WHAT TO DO: What is needed here is every line of the records that includes "wijk".

Saved entries:
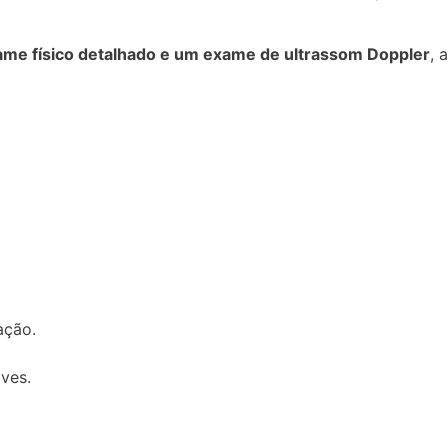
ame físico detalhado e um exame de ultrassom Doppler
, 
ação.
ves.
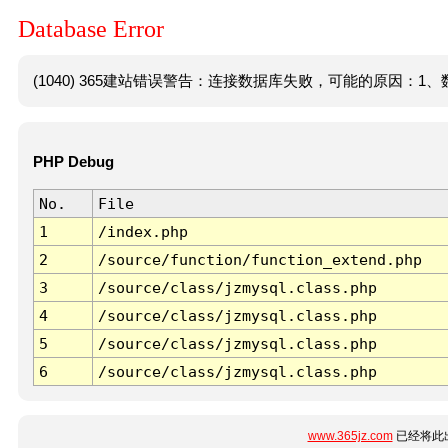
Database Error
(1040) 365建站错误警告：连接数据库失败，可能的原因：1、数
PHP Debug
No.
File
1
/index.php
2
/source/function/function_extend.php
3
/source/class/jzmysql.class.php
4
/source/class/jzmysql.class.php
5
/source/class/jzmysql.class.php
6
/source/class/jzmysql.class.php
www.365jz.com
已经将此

* * *

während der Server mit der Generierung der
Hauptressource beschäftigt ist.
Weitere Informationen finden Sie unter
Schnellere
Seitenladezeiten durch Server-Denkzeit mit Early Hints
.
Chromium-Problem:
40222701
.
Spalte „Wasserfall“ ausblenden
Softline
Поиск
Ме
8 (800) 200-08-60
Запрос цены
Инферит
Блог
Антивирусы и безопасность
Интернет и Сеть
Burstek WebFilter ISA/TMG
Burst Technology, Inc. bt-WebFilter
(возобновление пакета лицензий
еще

* * *

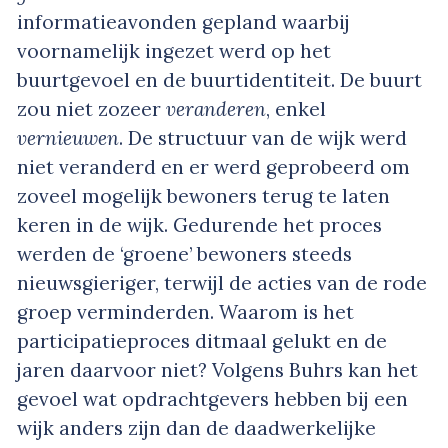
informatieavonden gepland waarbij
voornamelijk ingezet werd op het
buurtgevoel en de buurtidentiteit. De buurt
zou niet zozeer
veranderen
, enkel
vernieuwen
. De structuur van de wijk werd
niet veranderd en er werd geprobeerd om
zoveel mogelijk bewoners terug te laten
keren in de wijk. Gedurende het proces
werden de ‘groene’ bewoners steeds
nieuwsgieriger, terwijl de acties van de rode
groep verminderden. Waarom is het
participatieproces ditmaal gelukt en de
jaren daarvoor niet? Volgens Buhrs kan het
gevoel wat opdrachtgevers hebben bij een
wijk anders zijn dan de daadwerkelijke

EXERCISE SOLUTION:
. De structuur van de wijk werd
keren in de wijk. Gedurende het proces
wijk anders zijn dan de daadwerkelijke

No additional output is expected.